Urbanize recently dug into figures from the National Transit Database and other sources to determine exactly how expensive it is to run Los Angeles’s Metro Rail system vs. similar transportation options in cities around the country and the world.

As it ends up, LA is among the most expensive to operate both nationally and worldwide.

The numbers show that the young (27-year old) rail system costs $19 per mile to operate, and $395 per hour. Comparatively, the Bay Area’s BART costs $8 per mile, though $300 per hour. Chicago’s L is $8 per mile as well, but just $145 per hour. The only system to cost more money is PATH, which runs from New York to Jersey City, costing $30 per mile and $595 per hour to run.

This glaring issue of cost to the city only begins to scratch the surface of public transportation woes in LA as well. Metro ridership is down nearly 19 percent over the last four years, which isn’t going to help offset those high operational budgets.

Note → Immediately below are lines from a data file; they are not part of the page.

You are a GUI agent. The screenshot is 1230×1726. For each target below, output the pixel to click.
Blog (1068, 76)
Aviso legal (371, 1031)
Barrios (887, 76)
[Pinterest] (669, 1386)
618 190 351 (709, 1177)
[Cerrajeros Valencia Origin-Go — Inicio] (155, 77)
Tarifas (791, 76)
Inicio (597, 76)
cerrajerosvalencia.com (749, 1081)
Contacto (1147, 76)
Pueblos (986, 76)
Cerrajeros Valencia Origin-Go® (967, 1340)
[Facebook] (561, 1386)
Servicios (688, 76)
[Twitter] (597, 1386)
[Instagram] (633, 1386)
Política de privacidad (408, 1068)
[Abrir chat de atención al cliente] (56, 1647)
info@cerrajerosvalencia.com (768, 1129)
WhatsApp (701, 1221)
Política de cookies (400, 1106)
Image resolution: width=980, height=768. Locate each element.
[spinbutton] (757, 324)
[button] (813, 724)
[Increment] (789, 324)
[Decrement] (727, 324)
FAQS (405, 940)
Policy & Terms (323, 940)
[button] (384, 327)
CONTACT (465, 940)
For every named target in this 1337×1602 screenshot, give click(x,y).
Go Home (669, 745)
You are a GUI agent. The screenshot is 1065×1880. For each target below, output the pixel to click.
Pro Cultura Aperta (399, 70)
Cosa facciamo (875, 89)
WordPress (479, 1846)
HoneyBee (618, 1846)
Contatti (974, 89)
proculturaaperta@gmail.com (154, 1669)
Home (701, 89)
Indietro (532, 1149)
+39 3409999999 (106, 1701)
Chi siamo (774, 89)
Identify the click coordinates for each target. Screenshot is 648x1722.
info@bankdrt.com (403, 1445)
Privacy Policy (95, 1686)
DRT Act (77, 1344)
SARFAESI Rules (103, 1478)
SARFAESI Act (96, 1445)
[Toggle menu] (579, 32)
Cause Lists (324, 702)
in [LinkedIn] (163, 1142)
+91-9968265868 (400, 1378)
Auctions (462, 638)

Recent rail line expansion projects have connected expansive outposts of the system, but that only serves to potentially increase the cost of operation as well.

With one of the nation’s largest counties by square mileage, the distance factor is one that would drive up costs, but ultimately can’t be reconciled with in LA. The proposed Link US project is one way that LA could at least improve efficiency and potentially increase to more local stops as well.